As with cce.so: Eventually we were unable to bring i18n.so forward to newer PHP versions and - again - had to default to use a PHP Class to "emulate" i18n support. Now imagine doing that for nine languages, one of them using EUC-JP, while all others use UTF-8. As soon as you hit text that has Kanji, Umlauts or Accents in it? Things get "interesting" pretty quick. And doing that in PHP? Let's just say: It plain sucks and it's slow. Especially when the average GUI page has northwards of 200 localized strings in it. And if it's just the menus and their help texts.

AI to the rescue again:

Way back when ChatGPT came out cce.so and i18n.so were my prime candidates that I wanted to have "fixed" by AI. But: It's not a simple matter. Attempting a complex task like that in a browser driven AI interface is a real struggle and the context windows were usually not big enough to get anywhere near a working prototype. And expecially cce.so is so crucial, that we cannot have a half-assed version that "mostly works". It has to be perfect. We cannot compromise there.

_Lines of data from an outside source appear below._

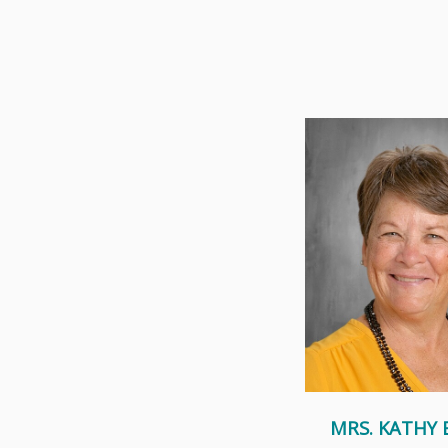
Mrs. Becker has been a
Dominic Catholic Sch
years, as her chi
Read Mor
MRS. KATHY 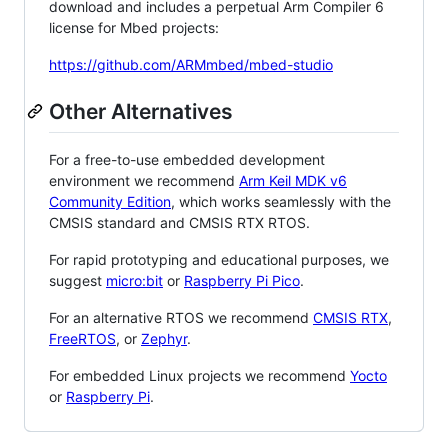
download and includes a perpetual Arm Compiler 6
license for Mbed projects:
https://github.com/ARMmbed/mbed-studio
Other Alternatives
For a free-to-use embedded development
environment we recommend
Arm Keil MDK v6
Community Edition
, which works seamlessly with the
CMSIS standard and CMSIS RTX RTOS.
For rapid prototyping and educational purposes, we
suggest
micro:bit
or
Raspberry Pi Pico
.
For an alternative RTOS we recommend
CMSIS RTX
,
FreeRTOS
, or
Zephyr
.
For embedded Linux projects we recommend
Yocto
or
Raspberry Pi
.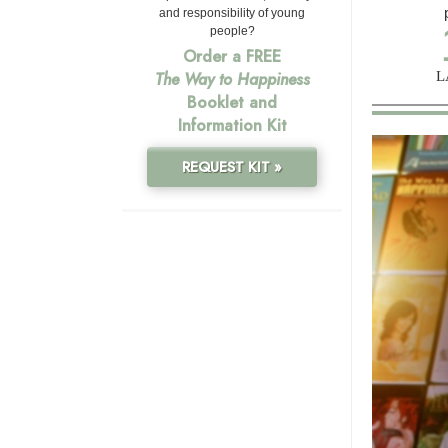
and responsibility of young
people?
Order a FREE
L
The Way to Happiness
Booklet and
Information Kit
REQUEST KIT »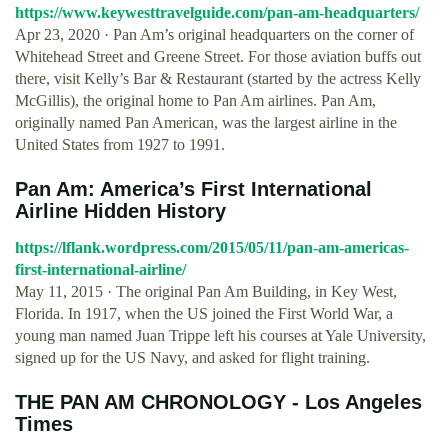
https://www.keywesttravelguide.com/pan-am-headquarters/
Apr 23, 2020 · Pan Am’s original headquarters on the corner of
Whitehead Street and Greene Street. For those aviation buffs out
there, visit Kelly’s Bar & Restaurant (started by the actress Kelly
McGillis), the original home to Pan Am airlines. Pan Am,
originally named Pan American, was the largest airline in the
United States from 1927 to 1991.
Pan Am: America’s First International
Airline Hidden History
https://lflank.wordpress.com/2015/05/11/pan-am-americas-
first-international-airline/
May 11, 2015 · The original Pan Am Building, in Key West,
Florida. In 1917, when the US joined the First World War, a
young man named Juan Trippe left his courses at Yale University,
signed up for the US Navy, and asked for flight training.
THE PAN AM CHRONOLOGY - Los Angeles
Times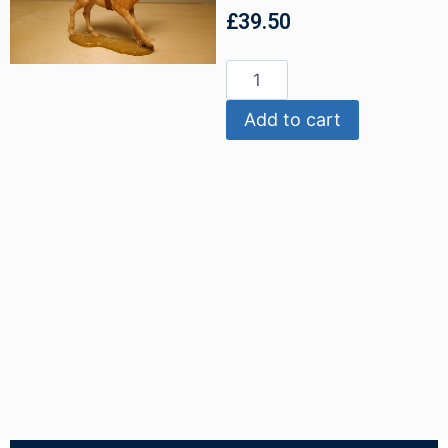
£
39.50
Add to cart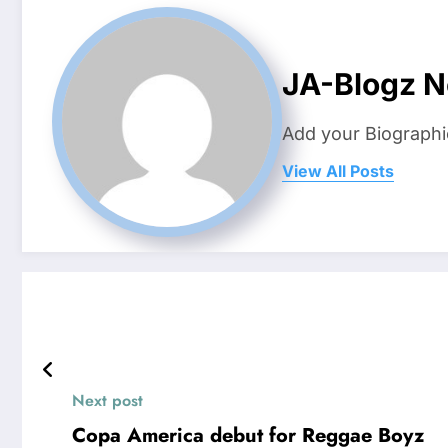
JA-Blogz 
Add your Biographi
View All Posts
Next post
Copa America debut for Reggae Boyz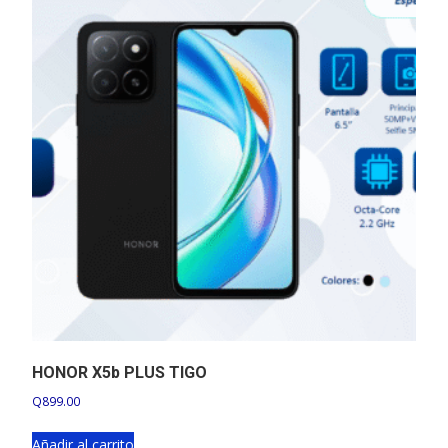
HONOR X5b PLUS TIGO
Q
899.00
Añadir al carrito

Last week I sat down and used Hermes with kimi-2.6 and/or GLM and Qwen3-coder-next as LLMs. Hermes was installed on a 5212R development box and I simply pointed it at the SVN code tree of the 5212R version of CCEd and told it what I wanted it to do. It analyzed the entire code, the build architecture and hammered out a modernization plan, where it outright said: This HAS to be a complete rewrite to cover all bases of the PHP-8.3 Zend API. And I then insisted it having 1:1 the same feature set - with no compromises. Hermes started to work on a first draft and after around six hours it threw the towel with kimi-2.6. I switched to GLM. That gave up after four hours. Qwen3-code-next? For nine hours it insisted that it was working on the new code, but didn't churn out a single line of code.

I then used Codex, the CLI agent from OpenAI with GPT-5.5. I gave it the "strategy paper" that Hermes/kimi-2.6 had drafted up, Codex agreed after a brief code analysis and started hammering out a new cce.c and did a test compile. It failed. Without input from me it fixed the code, compiled it again and we had a first working version of cce.so working. This took eight minutes. I kid you not!

It did take two additional days to streamline the build process, so that a "make rpm" in the code tree would generate sausalito-cce-* RPMs with cce.so included and to iron out a couple of minor issues that popped up during testing. But the heavy lifting? That had taken only eight bloody minutes. 

Further code work was required in base-alpine-* to "teach" our CceClient.php Class (again) to use the finalized new cce.so for communication with CCEd. With the API and the Unix Socket method serving as 1st and 2nd fallback in case cce.so somehow "goes walkies" and stops responding.

i18n also got the same treatment and likewise a combination of Hermes and Codex was used to create a modernized version of it.

Final result:

The combined code changes undertaken during this BlueOnyx modernization drive may not look like much. But they serve the distinct purpose to make the GUI faster, more reliable and more predictable.

And from objective speed tests I can say: It delivers.

Certain pages that needed +3 seconds to load via PHP over Unix-Socket? And still took 2.2 seconds via CCEd-API? With cce.so and i18n.so they load in 0.88 seconds.

Of course it all depends on how many translated locale strings and CCEd requests a page has to make before it can be displayed. On the average we see speed increases of 10-50% across the board and the GUI feels quite a bit snappier just because of that. 

Another important point is predictability. Run-time issues during one-directional Unix socket communication are no longer an issue when using cce.so. And likewise: Using i18n.so for the translations saves us from a lot of transpositional errors. Like when the GUI is set to English and we look at a user's full name that has Umlauts, Accents or Kanji. The amount of code to make sure that a straight up PHP implementation gets it right is ridiculously complex. Wherwas in i18n.so it's effortlessly simple to do it right.

And that concludes this round of development and it shifts BlueOnyx back onto a really solid and reliable foundation that quickly delivers reproduceable results.